The problem in the current economy is that hiring new workers and committing to new production has become extremely risky. As the JCA folks explain, an employer who hires workers today has no idea what the company’s future labor costs will be. Or its building and facility costs. Or its cost of capital. Or its taxes.
What’s causing all this uncertainty? You guessed it. Nobody knows what is going to happen in Washington, D.C.
Take the cost of labor. The Affordable Care Act (what some people call ObamaCare) is designed to force employers to provide full-time employees with comprehensive health insurance in less than three years. While the goal may be admirable, the consequences are not. Although no one knows how much this extra burden will cost, estimates are that the required family coverage will reach $15,000 a year or more — the equivalent of an additional $6 an hour minimum wage.
Employers could decide to drop their health insurance altogether; and if they do so they must pay a fine of $2,000 per employee per year. Yet if a lot of employers do this (and apparently a lot of them are thinking about it), don’t you think the federal government will respond by making the fine a lot higher?
Then there is the National Labor Relations Board (NLRB). After the aircraft maker Boeing spent $1 billion building a new plant and hiring 1,000 workers in South Carolina, the agency brought a halt to the whole thing, calling it an unfair labor practice.
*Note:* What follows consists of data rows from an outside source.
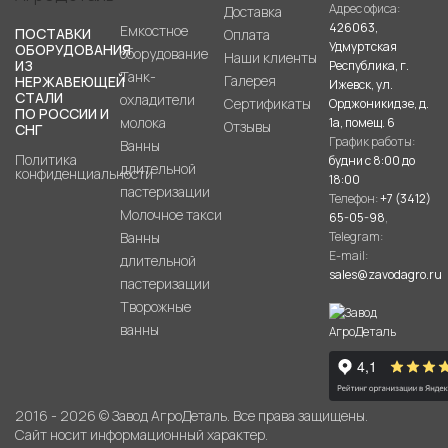
Адрес офиса:
Доставка
426063,
Емкостное
ПОСТАВКИ
Оплата
Удмуртская
ОБОРУДОВАНИЯ
оборудование
Наши клиенты
ИЗ
Республика, г.
Танк-
Галерея
НЕРЖАВЕЮЩЕЙ
Ижевск, ул.
СТАЛИ
охладители
Сертификаты
Орджоникидзе, д.
ПО РОССИИ И
молока
1а, помещ. 6
Отзывы
СНГ
График работы:
Ванны
Политика
будни с 8:00 до
длительной
конфиденциальности
18:00
пастеризации
Телефон:
+7 (3412)
Молочное такси
65-05-98
,
Ванны
Telegram:
E-mail:
длительной
sales@zavodagro.ru
пастеризации
Творожные
ванны
2016 - 2026 © Завод АгроДеталь. Все права защищены.
Сайт носит информационный характер.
Boeing’s sin? South Carolina is a right-to-work state. The company should have built the plant in Seattle, where it would be required to use union labor.
There is more bad news. The NLRB is considering rule changes that would make it much easier to unionize workers. Would you like to see employers across the country facing the same kind of turmoil state governments are now facing in dealing with public sector unions? Most employers don’t relish that idea either.
Under the Obama presidency, the NLRB has made a radical change of direction. Some would say it is much more pro-labor, but this is a misnomer. What the agency is dedicated to is not labor, but making labor more costly.
As for capital investments such as new buildings and new equipment, here again there is considerable regulatory uncertainty. It should come as no surprise that the Obama administration is overly friendly to environmental groups who see carbon dioxide emissions as pollution. Yet every act of production emits carbon dioxide. You even emit it when you exhale.
As for the cost of financial capital, what is going to happen is anybody’s guess. When the Bush tax cuts finally do expire, the tax on capital gains will increase by a third and the tax on dividends will more than double. The administration has made no secret that it would like to accelerate these tax increases and make them even higher.
Bottom line: even if there were no Republican opposition in Washington, we would be in trouble. The Obama administration is profoundly anti-labor. It thinks it is pro-labor, of course. But that is because it is so naïve about economics that it doesn’t understand that when you make hiring more costly there will be less hiring.
But there are Republicans in Washington, and (ironically) their presence in some ways adds to uncertainty. While the two parties are battling, who knows what the outcome will be? No one can.So the best strategy from a business perspective is to sit on cash, delay the employment of labor and capital and wait to see what happens next.